October 25, 2006
Taking on the Challenges

By Jeff Howe

Boston College is putting this weekend’s national championship rematch with Wisconsin in perspective. The Eagles know they can’t get revenge on the Badgers for what happened in Milwaukee on April 8; they know they can't beat last year's team.

Hockey East Notebook

Boston College and goaltender Cory Schneider face Wisconsin this weekend, and they're not thinking about last year's National Championship game.

National TV Schedule

"Talking to the other guys, they’re just excited to go out there and try to come out with a win,” BC goalie Cory Schneider said. “Last year can’t mean anything right now. It would be nice to beat them because they’re a good team, and that’s all the motivation we can work off right now.”

Schneider wouldn’t downplay the importance of the weekend set in Badger Country, but he also wouldn’t buy into the hype that the game means more just because of the rematch factor, noting that a non-conference road win against one of the nation’s best teams was enough incentive to play well.

That, and Boston College knows it can regain some of the early-season steam it lost when Notre Dame invaded The Heights last Friday and embarrassed BC by a 7-1 clip. Schneider admitted he and the rest of the Eagles weren’t focused enough to play, and they paid the appropriate price as a result.

“We just didn’t come out with our A-game,” Schneider said. “We weren’t challenging. We weren’t making smart plays. You’ve got to credit Notre Dame. They came out prepared. We took it as a wakeup call, and the next night [in a 5-1 win over Bowling Green], we were a totally different team.”

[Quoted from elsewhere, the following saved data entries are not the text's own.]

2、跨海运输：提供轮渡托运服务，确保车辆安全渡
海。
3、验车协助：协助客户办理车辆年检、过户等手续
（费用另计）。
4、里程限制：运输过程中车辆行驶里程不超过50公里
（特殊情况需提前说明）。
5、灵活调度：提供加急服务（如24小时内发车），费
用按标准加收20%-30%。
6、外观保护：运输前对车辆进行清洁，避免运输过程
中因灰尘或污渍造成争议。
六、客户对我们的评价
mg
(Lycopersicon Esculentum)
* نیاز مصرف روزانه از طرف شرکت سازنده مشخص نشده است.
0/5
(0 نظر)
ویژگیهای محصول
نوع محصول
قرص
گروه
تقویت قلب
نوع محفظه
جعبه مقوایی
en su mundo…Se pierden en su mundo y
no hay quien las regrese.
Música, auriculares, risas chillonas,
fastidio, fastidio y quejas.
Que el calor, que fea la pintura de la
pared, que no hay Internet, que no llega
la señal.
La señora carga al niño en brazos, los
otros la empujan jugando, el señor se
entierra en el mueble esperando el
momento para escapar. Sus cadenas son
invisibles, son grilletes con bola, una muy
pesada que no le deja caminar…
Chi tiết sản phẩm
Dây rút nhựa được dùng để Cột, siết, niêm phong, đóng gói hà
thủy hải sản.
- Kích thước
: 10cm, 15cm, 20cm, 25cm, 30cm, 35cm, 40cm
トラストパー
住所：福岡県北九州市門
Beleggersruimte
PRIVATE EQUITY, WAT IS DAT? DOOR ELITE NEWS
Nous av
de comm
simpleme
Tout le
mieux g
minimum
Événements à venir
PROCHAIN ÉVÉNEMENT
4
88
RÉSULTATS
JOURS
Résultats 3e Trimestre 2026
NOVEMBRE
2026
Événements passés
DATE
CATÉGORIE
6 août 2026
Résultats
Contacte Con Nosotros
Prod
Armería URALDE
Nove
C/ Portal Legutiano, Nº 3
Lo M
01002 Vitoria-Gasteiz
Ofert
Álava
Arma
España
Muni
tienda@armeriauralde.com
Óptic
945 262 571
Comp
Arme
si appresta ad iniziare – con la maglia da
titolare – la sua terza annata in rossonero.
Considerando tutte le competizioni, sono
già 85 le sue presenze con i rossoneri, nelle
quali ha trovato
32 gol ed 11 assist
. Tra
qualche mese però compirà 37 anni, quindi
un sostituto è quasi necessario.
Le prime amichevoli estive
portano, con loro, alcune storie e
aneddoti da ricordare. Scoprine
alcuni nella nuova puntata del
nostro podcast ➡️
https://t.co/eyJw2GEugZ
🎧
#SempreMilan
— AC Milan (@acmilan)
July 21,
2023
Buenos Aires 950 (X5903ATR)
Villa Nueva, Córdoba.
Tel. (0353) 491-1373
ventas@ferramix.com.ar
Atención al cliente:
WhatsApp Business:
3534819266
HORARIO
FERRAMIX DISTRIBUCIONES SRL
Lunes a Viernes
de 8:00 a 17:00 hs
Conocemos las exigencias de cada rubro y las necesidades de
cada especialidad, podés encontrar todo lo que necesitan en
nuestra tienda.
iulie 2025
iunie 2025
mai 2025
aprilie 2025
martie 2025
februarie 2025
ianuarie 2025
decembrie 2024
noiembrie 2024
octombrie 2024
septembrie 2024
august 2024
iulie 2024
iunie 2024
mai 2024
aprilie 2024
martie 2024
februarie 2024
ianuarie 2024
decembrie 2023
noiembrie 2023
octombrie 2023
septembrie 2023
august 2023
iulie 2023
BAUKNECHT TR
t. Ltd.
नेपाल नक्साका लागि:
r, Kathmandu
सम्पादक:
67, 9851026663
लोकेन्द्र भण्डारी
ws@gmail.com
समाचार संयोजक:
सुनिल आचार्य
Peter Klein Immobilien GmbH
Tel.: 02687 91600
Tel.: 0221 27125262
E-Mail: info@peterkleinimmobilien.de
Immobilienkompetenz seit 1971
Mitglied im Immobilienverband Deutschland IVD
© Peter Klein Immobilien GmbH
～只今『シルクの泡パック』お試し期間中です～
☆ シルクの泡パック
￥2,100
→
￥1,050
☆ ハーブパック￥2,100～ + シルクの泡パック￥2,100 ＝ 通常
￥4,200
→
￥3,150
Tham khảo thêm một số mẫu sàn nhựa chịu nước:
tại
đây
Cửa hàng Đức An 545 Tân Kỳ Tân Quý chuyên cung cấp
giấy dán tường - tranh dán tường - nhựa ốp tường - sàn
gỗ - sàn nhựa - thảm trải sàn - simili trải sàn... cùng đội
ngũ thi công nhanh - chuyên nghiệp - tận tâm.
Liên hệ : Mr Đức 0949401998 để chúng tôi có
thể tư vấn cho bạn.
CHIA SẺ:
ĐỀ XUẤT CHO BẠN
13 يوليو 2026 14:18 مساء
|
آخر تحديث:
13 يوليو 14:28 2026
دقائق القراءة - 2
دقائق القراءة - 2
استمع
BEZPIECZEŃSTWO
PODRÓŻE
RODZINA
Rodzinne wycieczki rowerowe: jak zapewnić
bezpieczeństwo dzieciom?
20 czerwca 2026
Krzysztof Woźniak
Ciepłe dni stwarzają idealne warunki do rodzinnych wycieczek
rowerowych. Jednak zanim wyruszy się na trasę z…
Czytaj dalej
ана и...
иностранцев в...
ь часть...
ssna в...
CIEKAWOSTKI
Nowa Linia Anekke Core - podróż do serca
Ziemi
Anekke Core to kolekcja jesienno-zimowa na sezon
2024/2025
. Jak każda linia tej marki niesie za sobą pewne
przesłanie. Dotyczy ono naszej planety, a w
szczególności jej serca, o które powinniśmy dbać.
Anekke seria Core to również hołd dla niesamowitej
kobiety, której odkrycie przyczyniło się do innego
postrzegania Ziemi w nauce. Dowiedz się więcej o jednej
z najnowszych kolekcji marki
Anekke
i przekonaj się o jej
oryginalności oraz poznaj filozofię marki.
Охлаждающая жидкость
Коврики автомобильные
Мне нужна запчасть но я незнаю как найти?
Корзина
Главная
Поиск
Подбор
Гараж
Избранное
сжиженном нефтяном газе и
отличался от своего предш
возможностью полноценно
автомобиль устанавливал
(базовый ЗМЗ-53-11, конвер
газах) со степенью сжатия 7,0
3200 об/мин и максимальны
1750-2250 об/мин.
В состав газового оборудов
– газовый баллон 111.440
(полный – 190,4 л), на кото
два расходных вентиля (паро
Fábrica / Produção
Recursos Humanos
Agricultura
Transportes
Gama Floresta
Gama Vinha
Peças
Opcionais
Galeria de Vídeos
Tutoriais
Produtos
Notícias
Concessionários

A wakeup call – whether it be at a hotel room before sunrise on a business trip, or the consequence of a whitewashing at your own barn – is never fun. The silver lining for Boston College, though, is that it happened early enough in the season. A loss like this in the spring can result in a tailspin entering the postseason, which can nullify six months of great hockey.

“You never want something like that to happen to a team, but I think we took more good out of it than bad,” said Schneider, who allowed six of the Irish goals in the loss.

“It was early in the season in a non-conference game, and we can afford hiccups like that. I think we learned a lot about what we need to work on and what we need to get good at. It’s unfortunate to lose like that, but we’ll be back.”

And who better to rebound with than the reigning national champs? The Eagles have a chance to gauge their team early on before conference action really heats up and can also see how well deserving they were for the preseason’s top billing in the polls. It’s a test that really appeals to Schneider.

“It’s great to see where your team is at and what you need to work on,” Schneider said. “That’s the advantage of being tested early on in the season against such a great non-conference opponent. It’s also great to get us ready for league play when you play against the top teams [in the country]; especially if you can beat them, it will give you a lot of confidence. It’s a good test for everybody.”


Maine moves on without Lundin: Black Bear Ben Bishop has risen to high expectations between the pipes early this season. For starters, Bishop was amazing down the stretch last season when Maine advanced to the Frozen Four, jumping onto the national scene in the process.

But after Maine’s season ended, Bishop’s backup Matt Lundin told coach Tim Whitehead he was going to leave the team to pursue other options in junior hockey. Lundin was a very capable alternative for Whitehead with a 7-4 record in 15 games along with three shutouts, a 1.72 goals against average and a .934 save percentage.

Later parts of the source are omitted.